▶ **EXTRACTED RECORDS**:
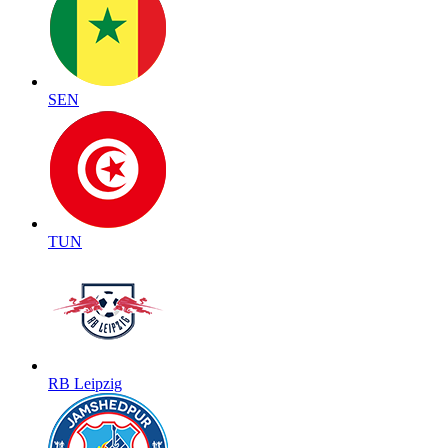
SEN
TUN
RB Leipzig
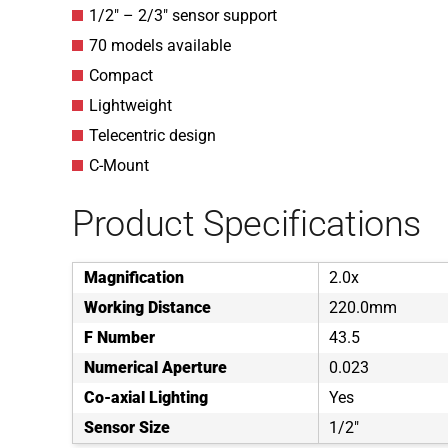
1/2″ – 2/3″ sensor support
70 models available
Compact
Lightweight
Telecentric design
C-Mount
Product Specifications
Magnification
2.0x
Working Distance
220.0mm
F Number
43.5
Numerical Aperture
0.023
Co-axial Lighting
Yes
Sensor Size
1/2"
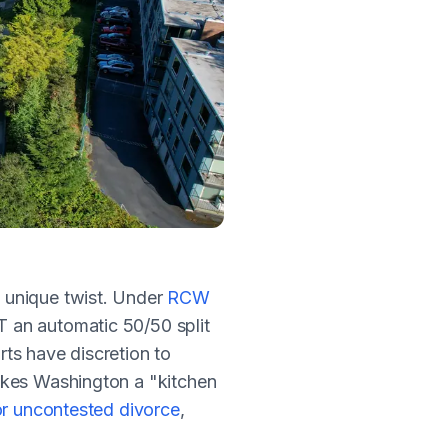
a unique twist. Under
RCW
an automatic 50/50 split
ts have discretion to
akes Washington a "kitchen
r uncontested divorce
,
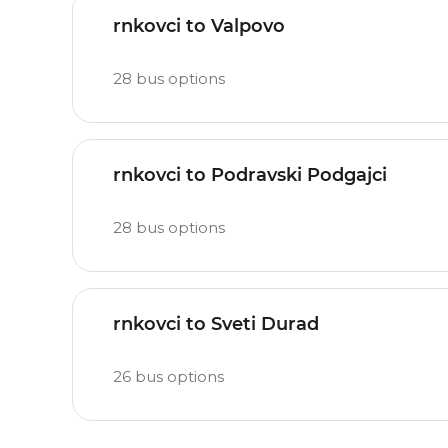
rnkovci to Valpovo
28
bus options
rnkovci to Podravski Podgajci
28
bus options
rnkovci to Sveti Durad
26
bus options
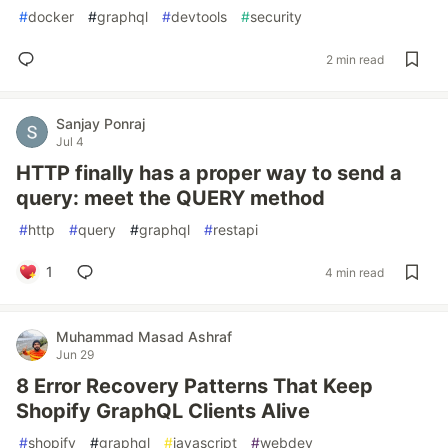
#
docker
#
graphql
#
devtools
#
security
2 min read
Sanjay Ponraj
Jul 4
HTTP finally has a proper way to send a
query: meet the QUERY method
#
http
#
query
#
graphql
#
restapi
1
4 min read
Muhammad Masad Ashraf
Jun 29
8 Error Recovery Patterns That Keep
Shopify GraphQL Clients Alive
#
shopify
#
graphql
#
javascript
#
webdev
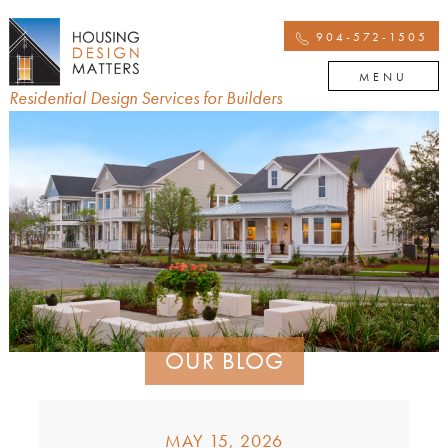
904-572-1505
MENU
Residential Design Services for Builders
OUR BLOG
MAY 15, 2026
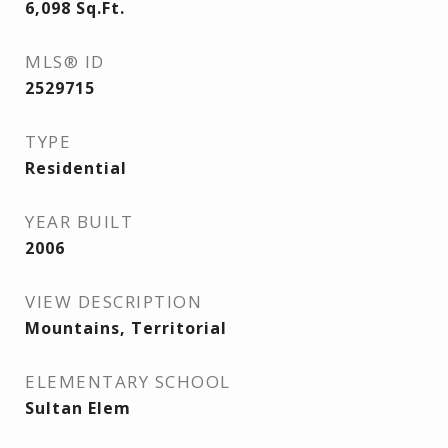
6,098
Sq.Ft.
MLS® ID
2529715
TYPE
Residential
YEAR BUILT
2006
VIEW DESCRIPTION
Mountains, Territorial
ELEMENTARY SCHOOL
Sultan Elem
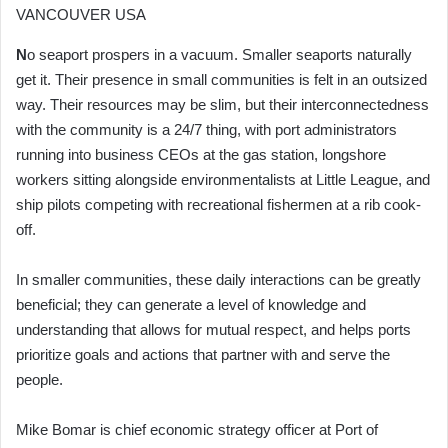
VANCOUVER USA
N
o seaport prospers in a vacuum. Smaller seaports naturally
get it. Their presence in small communities is felt in an outsized
way. Their resources may be slim, but their interconnectedness
with the community is a 24/7 thing, with port administrators
running into business CEOs at the gas station, longshore
workers sitting alongside environmentalists at Little League, and
ship pilots competing with recreational fishermen at a rib cook-
off.
In smaller communities, these daily interactions can be greatly
beneficial; they can generate a level of knowledge and
understanding that allows for mutual respect, and helps ports
prioritize goals and actions that partner with and serve the
people.
Mike Bomar is chief economic strategy officer at Port of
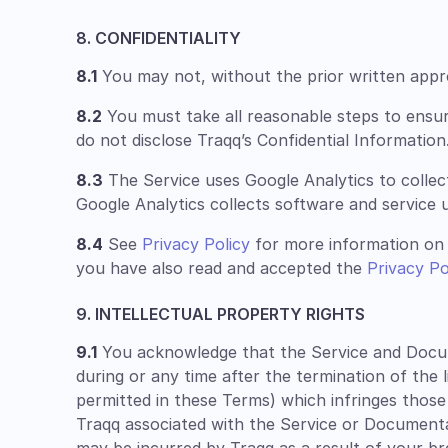
8. CONFIDENTIALITY
8.1
You may not, without the prior written approv
8.2
You must take all reasonable steps to ensu
do not disclose Traqq’s Confidential Information
8.3
The Service uses Google Analytics to collec
Google Analytics collects software and service u
8.4
See
Privacy Policy
for more information on 
you have also read and accepted the
Privacy Po
9. INTELLECTUAL PROPERTY RIGHTS
9.1
You acknowledge that the Service and Documen
during or any time after the termination of the 
permitted in these Terms) which infringes those
Traqq associated with the Service or Documentatio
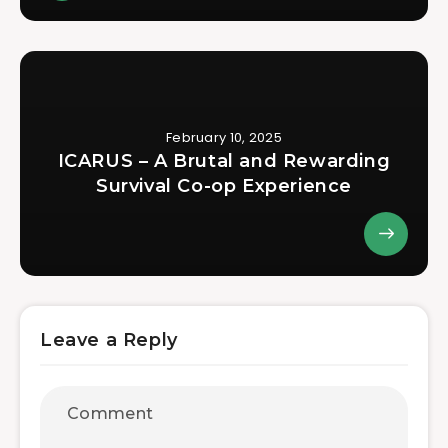
February 10, 2025
ICARUS – A Brutal and Rewarding
Survival Co-op Experience
Leave a Reply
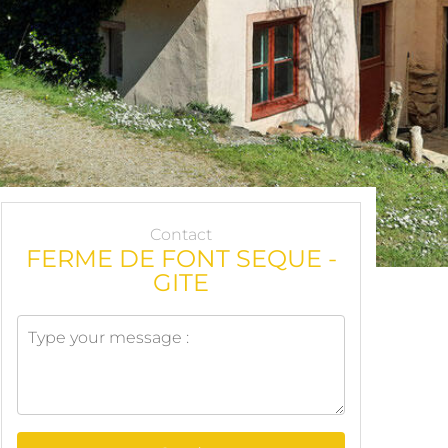
Contact
FERME DE FONT SEQUE -
GITE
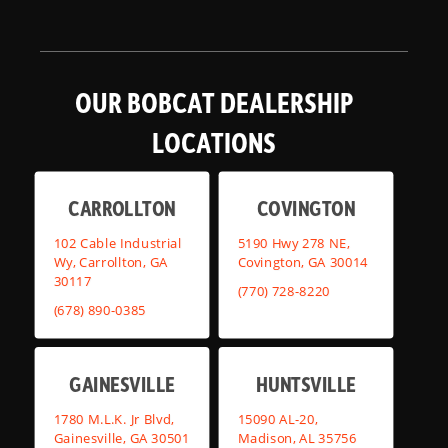
OUR BOBCAT DEALERSHIP
LOCATIONS
CARROLLTON
COVINGTON
102 Cable Industrial
5190 Hwy 278 NE,
Wy, Carrollton, GA
Covington, GA 30014
30117
(770) 728-8220
(678) 890-0385
GAINESVILLE
HUNTSVILLE
1780 M.L.K. Jr Blvd,
15090 AL-20,
Gainesville, GA 30501
Madison, AL 35756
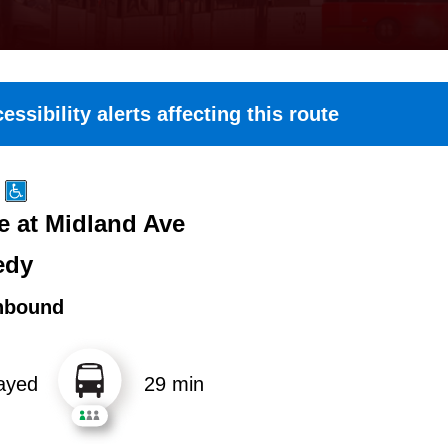
essibility alerts affecting this route
e at Midland Ave
edy
hbound
ayed
29 min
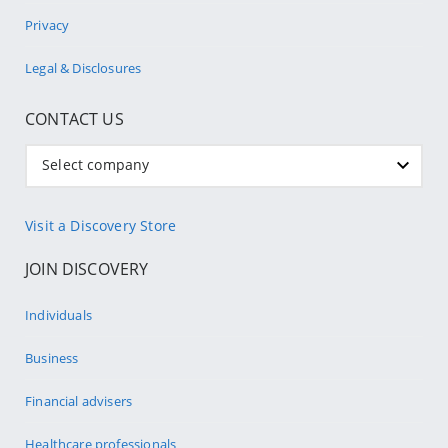
Privacy
Legal & Disclosures
CONTACT US
Select company
Visit a Discovery Store
JOIN DISCOVERY
Individuals
Business
Financial advisers
Healthcare professionals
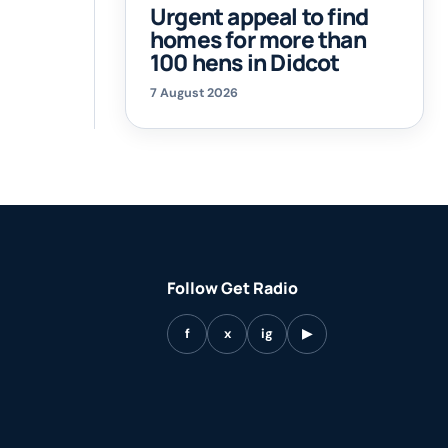
Urgent appeal to find
homes for more than
100 hens in Didcot
7 August 2026
Follow Get Radio
f
x
ig
▶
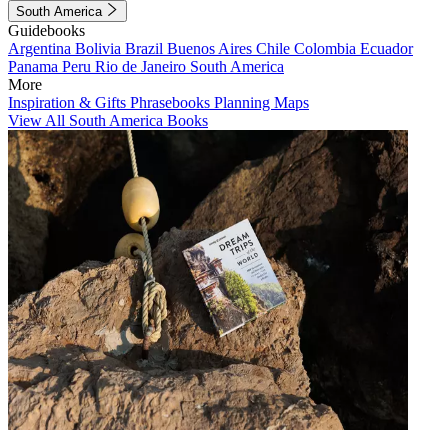
South America
Guidebooks
Argentina
Bolivia
Brazil
Buenos Aires
Chile
Colombia
Ecuador
Panama
Peru
Rio de Janeiro
South America
More
Inspiration & Gifts
Phrasebooks
Planning Maps
View All South America Books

▶ **TASK TO COMPLETE**:
Return every line from the entries above that contains the word "communities".

▶ **YOUR RESPONSE**:
get it. Their presence in small communities is felt in an outsized
In smaller communities, these daily interactions can be greatly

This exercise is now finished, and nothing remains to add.